*** EXERCISE MATERIALS ***

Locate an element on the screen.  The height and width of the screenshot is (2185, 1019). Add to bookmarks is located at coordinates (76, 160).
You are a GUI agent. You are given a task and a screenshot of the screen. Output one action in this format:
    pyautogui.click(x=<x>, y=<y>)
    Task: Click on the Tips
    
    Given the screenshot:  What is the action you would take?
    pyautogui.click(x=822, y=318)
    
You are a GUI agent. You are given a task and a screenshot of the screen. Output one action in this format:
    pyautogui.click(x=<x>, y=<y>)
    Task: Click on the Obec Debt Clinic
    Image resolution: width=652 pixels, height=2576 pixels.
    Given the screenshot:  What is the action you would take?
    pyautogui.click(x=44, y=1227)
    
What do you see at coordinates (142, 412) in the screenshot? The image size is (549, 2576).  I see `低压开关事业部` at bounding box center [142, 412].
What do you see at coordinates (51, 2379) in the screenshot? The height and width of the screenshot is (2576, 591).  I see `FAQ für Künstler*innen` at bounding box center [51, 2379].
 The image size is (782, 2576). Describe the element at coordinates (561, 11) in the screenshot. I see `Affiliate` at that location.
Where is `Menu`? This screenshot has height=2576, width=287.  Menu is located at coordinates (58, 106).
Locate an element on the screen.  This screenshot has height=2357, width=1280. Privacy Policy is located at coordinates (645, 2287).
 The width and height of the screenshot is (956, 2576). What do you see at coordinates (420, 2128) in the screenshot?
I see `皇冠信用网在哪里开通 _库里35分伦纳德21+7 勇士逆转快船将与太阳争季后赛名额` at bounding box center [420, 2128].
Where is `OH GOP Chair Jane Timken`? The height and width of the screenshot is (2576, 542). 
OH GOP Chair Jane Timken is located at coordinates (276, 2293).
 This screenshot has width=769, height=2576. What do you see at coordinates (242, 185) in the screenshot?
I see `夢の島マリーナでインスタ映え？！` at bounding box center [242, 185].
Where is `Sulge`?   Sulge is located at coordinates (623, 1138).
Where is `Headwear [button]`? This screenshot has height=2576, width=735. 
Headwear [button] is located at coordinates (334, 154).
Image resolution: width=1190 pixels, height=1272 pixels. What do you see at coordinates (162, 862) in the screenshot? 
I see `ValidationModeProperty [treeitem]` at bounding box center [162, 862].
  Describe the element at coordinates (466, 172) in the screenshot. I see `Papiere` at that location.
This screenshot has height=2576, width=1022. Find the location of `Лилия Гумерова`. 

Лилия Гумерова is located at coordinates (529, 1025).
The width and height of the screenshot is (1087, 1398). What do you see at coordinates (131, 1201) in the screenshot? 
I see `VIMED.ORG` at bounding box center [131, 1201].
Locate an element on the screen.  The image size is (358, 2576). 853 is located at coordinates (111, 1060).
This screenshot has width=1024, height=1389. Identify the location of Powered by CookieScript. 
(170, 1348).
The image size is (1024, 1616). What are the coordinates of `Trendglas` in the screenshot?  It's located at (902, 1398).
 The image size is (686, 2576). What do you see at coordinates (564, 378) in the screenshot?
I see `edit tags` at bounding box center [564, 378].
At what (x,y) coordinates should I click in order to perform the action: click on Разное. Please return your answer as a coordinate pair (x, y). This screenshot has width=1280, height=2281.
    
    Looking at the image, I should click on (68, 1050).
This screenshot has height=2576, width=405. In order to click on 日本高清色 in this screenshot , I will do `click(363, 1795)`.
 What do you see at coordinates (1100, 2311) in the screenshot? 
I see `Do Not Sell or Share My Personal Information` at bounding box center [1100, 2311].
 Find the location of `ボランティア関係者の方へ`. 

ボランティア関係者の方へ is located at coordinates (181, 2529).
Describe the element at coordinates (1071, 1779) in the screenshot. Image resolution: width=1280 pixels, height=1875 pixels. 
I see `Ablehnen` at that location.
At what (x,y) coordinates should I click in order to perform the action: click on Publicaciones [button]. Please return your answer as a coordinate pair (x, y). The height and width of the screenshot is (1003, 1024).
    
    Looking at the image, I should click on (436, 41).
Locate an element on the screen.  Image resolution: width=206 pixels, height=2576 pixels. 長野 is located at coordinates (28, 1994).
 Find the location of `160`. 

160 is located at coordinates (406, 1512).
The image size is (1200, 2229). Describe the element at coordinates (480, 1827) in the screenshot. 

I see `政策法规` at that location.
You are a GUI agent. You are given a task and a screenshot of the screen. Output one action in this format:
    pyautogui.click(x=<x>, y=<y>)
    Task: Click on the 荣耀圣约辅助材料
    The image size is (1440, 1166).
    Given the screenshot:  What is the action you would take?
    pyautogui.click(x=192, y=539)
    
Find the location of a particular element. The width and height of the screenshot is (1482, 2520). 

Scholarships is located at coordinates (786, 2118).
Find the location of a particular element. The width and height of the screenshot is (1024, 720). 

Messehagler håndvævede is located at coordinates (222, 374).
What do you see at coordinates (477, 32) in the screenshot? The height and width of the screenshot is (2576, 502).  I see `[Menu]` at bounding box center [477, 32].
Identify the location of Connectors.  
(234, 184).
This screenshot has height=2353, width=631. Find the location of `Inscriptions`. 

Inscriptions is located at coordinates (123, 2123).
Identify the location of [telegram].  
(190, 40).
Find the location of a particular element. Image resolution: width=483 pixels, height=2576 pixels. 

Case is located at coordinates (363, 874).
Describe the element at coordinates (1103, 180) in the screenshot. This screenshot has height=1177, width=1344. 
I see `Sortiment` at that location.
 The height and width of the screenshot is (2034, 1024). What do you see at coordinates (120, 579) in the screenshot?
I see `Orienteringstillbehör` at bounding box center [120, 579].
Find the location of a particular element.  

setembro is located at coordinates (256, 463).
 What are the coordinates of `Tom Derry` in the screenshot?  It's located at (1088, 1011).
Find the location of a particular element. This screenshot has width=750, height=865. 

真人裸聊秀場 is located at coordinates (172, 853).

*** End of EXERCISE MATERIALS ***

Each of the entries above should be written out again exactly.

**REPLY:**
Locate an element on the screen.  The height and width of the screenshot is (2185, 1019). Add to bookmarks is located at coordinates (76, 160).
You are a GUI agent. You are given a task and a screenshot of the screen. Output one action in this format:
    pyautogui.click(x=<x>, y=<y>)
    Task: Click on the Tips
    
    Given the screenshot:  What is the action you would take?
    pyautogui.click(x=822, y=318)
    
You are a GUI agent. You are given a task and a screenshot of the screen. Output one action in this format:
    pyautogui.click(x=<x>, y=<y>)
    Task: Click on the Obec Debt Clinic
    Image resolution: width=652 pixels, height=2576 pixels.
    Given the screenshot:  What is the action you would take?
    pyautogui.click(x=44, y=1227)
    
What do you see at coordinates (142, 412) in the screenshot? The image size is (549, 2576).  I see `低压开关事业部` at bounding box center [142, 412].
What do you see at coordinates (51, 2379) in the screenshot? The height and width of the screenshot is (2576, 591).  I see `FAQ für Künstler*innen` at bounding box center [51, 2379].
 The image size is (782, 2576). Describe the element at coordinates (561, 11) in the screenshot. I see `Affiliate` at that location.
Where is `Menu`? This screenshot has height=2576, width=287.  Menu is located at coordinates (58, 106).
Locate an element on the screen.  This screenshot has height=2357, width=1280. Privacy Policy is located at coordinates (645, 2287).
 The width and height of the screenshot is (956, 2576). What do you see at coordinates (420, 2128) in the screenshot?
I see `皇冠信用网在哪里开通 _库里35分伦纳德21+7 勇士逆转快船将与太阳争季后赛名额` at bounding box center [420, 2128].
Where is `OH GOP Chair Jane Timken`? The height and width of the screenshot is (2576, 542). 
OH GOP Chair Jane Timken is located at coordinates (276, 2293).
 This screenshot has width=769, height=2576. What do you see at coordinates (242, 185) in the screenshot?
I see `夢の島マリーナでインスタ映え？！` at bounding box center [242, 185].
Where is `Sulge`?   Sulge is located at coordinates (623, 1138).
Where is `Headwear [button]`? This screenshot has height=2576, width=735. 
Headwear [button] is located at coordinates (334, 154).
Image resolution: width=1190 pixels, height=1272 pixels. What do you see at coordinates (162, 862) in the screenshot? 
I see `ValidationModeProperty [treeitem]` at bounding box center [162, 862].
  Describe the element at coordinates (466, 172) in the screenshot. I see `Papiere` at that location.
This screenshot has height=2576, width=1022. Find the location of `Лилия Гумерова`. 

Лилия Гумерова is located at coordinates (529, 1025).
The width and height of the screenshot is (1087, 1398). What do you see at coordinates (131, 1201) in the screenshot? 
I see `VIMED.ORG` at bounding box center [131, 1201].
Locate an element on the screen.  The image size is (358, 2576). 853 is located at coordinates (111, 1060).
This screenshot has width=1024, height=1389. Identify the location of Powered by CookieScript. 
(170, 1348).
The image size is (1024, 1616). What are the coordinates of `Trendglas` in the screenshot?  It's located at (902, 1398).
 The image size is (686, 2576). What do you see at coordinates (564, 378) in the screenshot?
I see `edit tags` at bounding box center [564, 378].
At what (x,y) coordinates should I click in order to perform the action: click on Разное. Please return your answer as a coordinate pair (x, y). This screenshot has width=1280, height=2281.
    
    Looking at the image, I should click on (68, 1050).
This screenshot has height=2576, width=405. In order to click on 日本高清色 in this screenshot , I will do `click(363, 1795)`.
 What do you see at coordinates (1100, 2311) in the screenshot? 
I see `Do Not Sell or Share My Personal Information` at bounding box center [1100, 2311].
 Find the location of `ボランティア関係者の方へ`. 

ボランティア関係者の方へ is located at coordinates (181, 2529).
Describe the element at coordinates (1071, 1779) in the screenshot. Image resolution: width=1280 pixels, height=1875 pixels. 
I see `Ablehnen` at that location.
At what (x,y) coordinates should I click in order to perform the action: click on Publicaciones [button]. Please return your answer as a coordinate pair (x, y). The height and width of the screenshot is (1003, 1024).
    
    Looking at the image, I should click on (436, 41).
Locate an element on the screen.  Image resolution: width=206 pixels, height=2576 pixels. 長野 is located at coordinates (28, 1994).
 Find the location of `160`. 

160 is located at coordinates (406, 1512).
The image size is (1200, 2229). Describe the element at coordinates (480, 1827) in the screenshot. 

I see `政策法规` at that location.
You are a GUI agent. You are given a task and a screenshot of the screen. Output one action in this format:
    pyautogui.click(x=<x>, y=<y>)
    Task: Click on the 荣耀圣约辅助材料
    The image size is (1440, 1166).
    Given the screenshot:  What is the action you would take?
    pyautogui.click(x=192, y=539)
    
Find the location of a particular element. The width and height of the screenshot is (1482, 2520). 

Scholarships is located at coordinates (786, 2118).
Find the location of a particular element. The width and height of the screenshot is (1024, 720). 

Messehagler håndvævede is located at coordinates (222, 374).
What do you see at coordinates (477, 32) in the screenshot? The height and width of the screenshot is (2576, 502).  I see `[Menu]` at bounding box center [477, 32].
Identify the location of Connectors.  
(234, 184).
This screenshot has height=2353, width=631. Find the location of `Inscriptions`. 

Inscriptions is located at coordinates (123, 2123).
Identify the location of [telegram].  
(190, 40).
Find the location of a particular element. Image resolution: width=483 pixels, height=2576 pixels. 

Case is located at coordinates (363, 874).
Describe the element at coordinates (1103, 180) in the screenshot. This screenshot has height=1177, width=1344. 
I see `Sortiment` at that location.
 The height and width of the screenshot is (2034, 1024). What do you see at coordinates (120, 579) in the screenshot?
I see `Orienteringstillbehör` at bounding box center [120, 579].
Find the location of a particular element.  

setembro is located at coordinates (256, 463).
 What are the coordinates of `Tom Derry` in the screenshot?  It's located at (1088, 1011).
Find the location of a particular element. This screenshot has width=750, height=865. 

真人裸聊秀場 is located at coordinates (172, 853).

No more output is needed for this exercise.